On May 25, 2020, our city entered an alternate reality. The Third Precinct in flames. Circling helicopters.Armed white supremacists. Tanks. Curfew. Neighborhood watches. Rivers of protesters. Police assaulting journalists. I can still feel the horror and confusion, the heat, the noise, the smells, the explosive grief and rage, the fragility of facts, the complexity of truth, the sudden depth of collective soul-searching. Things are so different now, as we make meaning of that intense and volatile time from a distance. The community has institutionalized the movement catalyzed by George Floyd’s murder with a conference, a candlelight vigil, a gala and a festival.Major corporations are involved. The Star Tribune printed a guide to the events. The Minnesota Orchestra commissioned a piece of music.
There’s an analogy, I think, with the events of Pentecost. Thousands of years after the fact, we’ve inherited a quirky story, with theatrical special effects and tongue-twister place names. I’m trying to imagine, though, how it was to BE THERE, to be a witness to a gut-wrenching time of crisis that changed people and their community forever. What was it like for those who were in the room with the violent roaring wind and the fire-like tongues?How did it feel when the Spirit danced on their heads? And an exuberant cacophony of languages burst forth from their lips? What if you or I had been part of the crowd that gathered around? Would we have been bewildered or amazed? Calm and curious or agitated and afraid? And how would we have made sense of this event in the moments, days, and years that followed?

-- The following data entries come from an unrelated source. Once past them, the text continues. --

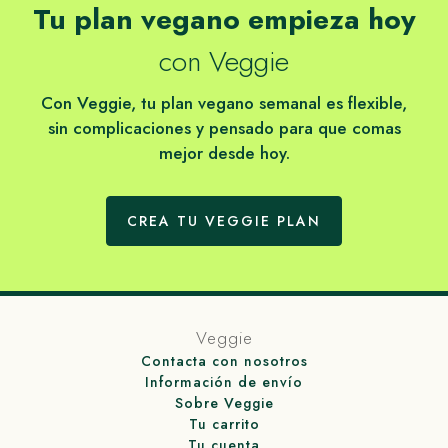
Tu plan vegano empieza hoy
con Veggie
Con Veggie, tu plan vegano semanal es flexible,
sin complicaciones y pensado para que comas
mejor desde hoy.
CREA TU VEGGIE PLAN
Veggie
Contacta con nosotros
Información de envío
Sobre Veggie
Tu carrito
Tu cuenta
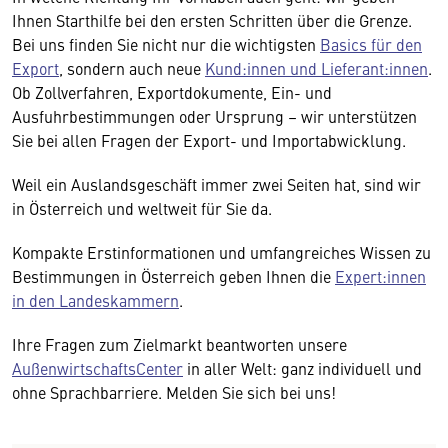
Ihnen Starthilfe bei den ersten Schritten über die Grenze.
Bei uns finden Sie nicht nur die wichtigsten
Basics für den
Export
, sondern auch neue
Kund:innen und Lieferant:innen
.
Ob Zollverfahren, Exportdokumente, Ein- und
Ausfuhrbestimmungen oder Ursprung – wir unterstützen
Sie bei allen Fragen der Export- und Importabwicklung.
Weil ein Auslandsgeschäft immer zwei Seiten hat, sind wir
in Österreich und weltweit für Sie da.
Kompakte Erstinformationen und umfangreiches Wissen zu
Bestimmungen in Österreich geben Ihnen die
Expert:innen
in den Landeskammern
.
Ihre Fragen zum Zielmarkt beantworten unsere
AußenwirtschaftsCenter
in aller Welt: ganz individuell und
ohne Sprachbarriere. Melden Sie sich bei uns!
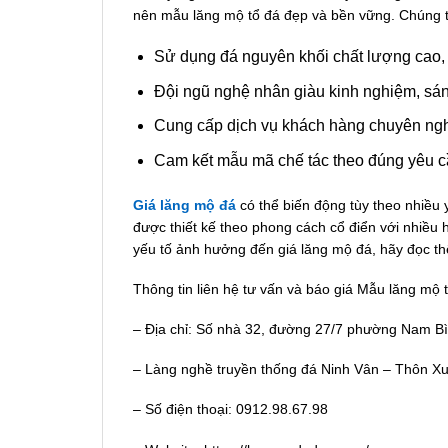
nên mẫu lăng mộ tổ đá đẹp và bền vững. Chúng t
Sử dụng đá nguyên khối chất lượng cao, 
Đội ngũ nghệ nhân giàu kinh nghiệm, sáng 
Cung cấp dịch vụ khách hàng chuyên nghiệp
Cam kết mẫu mã chế tác theo đúng yêu cầu
Giá lăng mộ đá
có thể biến động tùy theo nhiều 
được thiết kế theo phong cách cổ điển với nhiều 
yếu tố ảnh hưởng đến giá lăng mộ đá, hãy đọc thê
Thông tin liên hệ tư vấn và báo giá Mẫu lăng mộ
– Địa chỉ: Số nhà 32, đường 27/7 phường Nam Bìn
– Làng nghề truyền thống đá Ninh Vân – Thôn Xu
– Số điện thoại: 0912.98.67.98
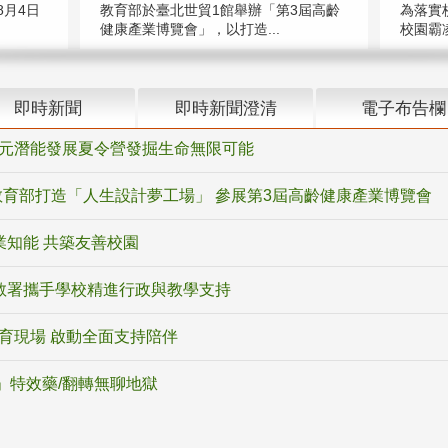
教育部於臺北世貿1館舉辦「第3屆高齡
月4日
為落實
健康產業博覽會」，以打造...
校園霸
即時新聞
即時新聞澄清
電子布告欄
多元潛能發展夏令營發掘生命無限可能
育部打造「人生設計夢工場」 參展第3屆高齡健康產業博覽會
業知能 共築友善校園
教署攜手學校精進行政與教學支持
教育現場 啟動全面支持陪伴
ox」特效藥/翻轉無聊地獄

Last Friday night, I listened to the livestream of the new piece commissioned by the Minnesota Orchestra. The piece centers poetry created by spoken word artist Marc Bamuthi Joseph. In dialogue with the poet, composer Carlos Simon wrote music for orchestra and choir to accompany the words. It is titled Brea(d)th, with the “d” in parenthesis. In interviews, Joseph and Simon point out that there are three key words embedded in the title: bread, breath, and breadth. They explain that the piece is not really intended to be a lament, but rather a call to hope and action. “Breadth” refers to the breadth of promise of an America healed of racism and of the breadth of work required to create that new reality.

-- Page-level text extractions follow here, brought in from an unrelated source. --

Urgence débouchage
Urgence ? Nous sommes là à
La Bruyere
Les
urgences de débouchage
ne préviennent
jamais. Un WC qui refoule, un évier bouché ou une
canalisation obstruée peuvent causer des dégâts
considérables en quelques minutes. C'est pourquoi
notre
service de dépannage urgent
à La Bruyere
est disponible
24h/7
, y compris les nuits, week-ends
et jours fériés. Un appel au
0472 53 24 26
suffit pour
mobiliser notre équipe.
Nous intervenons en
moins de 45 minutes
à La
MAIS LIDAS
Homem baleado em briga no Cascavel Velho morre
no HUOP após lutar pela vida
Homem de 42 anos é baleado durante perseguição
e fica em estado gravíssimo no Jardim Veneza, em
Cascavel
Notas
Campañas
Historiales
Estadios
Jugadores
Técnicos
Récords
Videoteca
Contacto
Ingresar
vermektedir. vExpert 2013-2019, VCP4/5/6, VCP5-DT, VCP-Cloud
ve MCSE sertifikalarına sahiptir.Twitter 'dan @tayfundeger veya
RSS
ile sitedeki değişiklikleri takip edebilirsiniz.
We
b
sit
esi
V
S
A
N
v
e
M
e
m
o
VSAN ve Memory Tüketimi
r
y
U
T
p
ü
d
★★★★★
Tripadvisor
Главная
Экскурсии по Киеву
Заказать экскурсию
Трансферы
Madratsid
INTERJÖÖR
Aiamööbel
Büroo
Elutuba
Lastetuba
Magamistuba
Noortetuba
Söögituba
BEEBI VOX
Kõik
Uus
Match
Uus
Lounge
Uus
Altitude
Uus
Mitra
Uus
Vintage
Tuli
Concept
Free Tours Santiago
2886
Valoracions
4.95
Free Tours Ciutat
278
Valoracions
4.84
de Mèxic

The whole text, or libretto, created by Joseph is posted on the Minnesota orchestra website. It’s amazing and I encourage you to read it. Here are a few snippets that spoke to me:
Before it was a corner/ It was a boundless plain that never/
considered the square edges of man’s myopia/ Over time/
The edges encroached/ And brought with them/ Paper and value/
Before it was a constitution/ It was a handwritten note/
Presented to a native woman/ As legal tender/ she held it to the light/
Squinted twice/ And laughed at the myopic man who tried to/
pass a counterfeit bill.
The breadth of the task / Is to make a future that remembers/
the breath of the stolen/ To think of joy as an economy/
To consider its theft with interest
The promise of what’s possible/ That’s the breadth of the task/
To make possible/ The breadth of the promise . . .

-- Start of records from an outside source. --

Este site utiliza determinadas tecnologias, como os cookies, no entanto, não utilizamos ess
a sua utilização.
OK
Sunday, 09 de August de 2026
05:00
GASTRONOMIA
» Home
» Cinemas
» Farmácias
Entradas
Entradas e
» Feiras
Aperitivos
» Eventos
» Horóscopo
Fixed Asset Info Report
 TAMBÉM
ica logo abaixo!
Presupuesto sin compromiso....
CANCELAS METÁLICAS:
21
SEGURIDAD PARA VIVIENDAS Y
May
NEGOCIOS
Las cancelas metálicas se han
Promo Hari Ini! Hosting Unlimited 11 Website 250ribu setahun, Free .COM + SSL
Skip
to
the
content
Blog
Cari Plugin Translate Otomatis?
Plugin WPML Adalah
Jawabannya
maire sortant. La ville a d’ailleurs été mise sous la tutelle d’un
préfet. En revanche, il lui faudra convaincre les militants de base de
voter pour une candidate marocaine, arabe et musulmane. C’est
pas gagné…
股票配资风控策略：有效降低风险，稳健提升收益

So much work has been done. Who does the work that’s still left?
Much like the murder of George Floyd, the Pentecost events, as described by the author of Acts, disrupted reality, and opened space for something new. Pentecost, or Shavout, is a Jewish festival celebrating the harvest. In biblical times, Pentecost was one of the occasions during the year when Jews would make a pilgrimage to Jerusalem. Like today, Jews then were scattered to every corner of the world in diaspora. This festival was truly a homecoming, because those who gathered received the gift of hearing their native languages spoken in a place in which they were foreigners. The Spirit’s gift of tongues was not a parlor trick meant to dazzle and impress. It was the gift of comfort, care and belonging for those who were outsiders, those who were displaced. And this gift of the Holy Spirit was also a catalyst for the Jesus community to become something new, something more, to reach outward and grow, to connect across difference, to join God’s work of loving, serving and healing the world.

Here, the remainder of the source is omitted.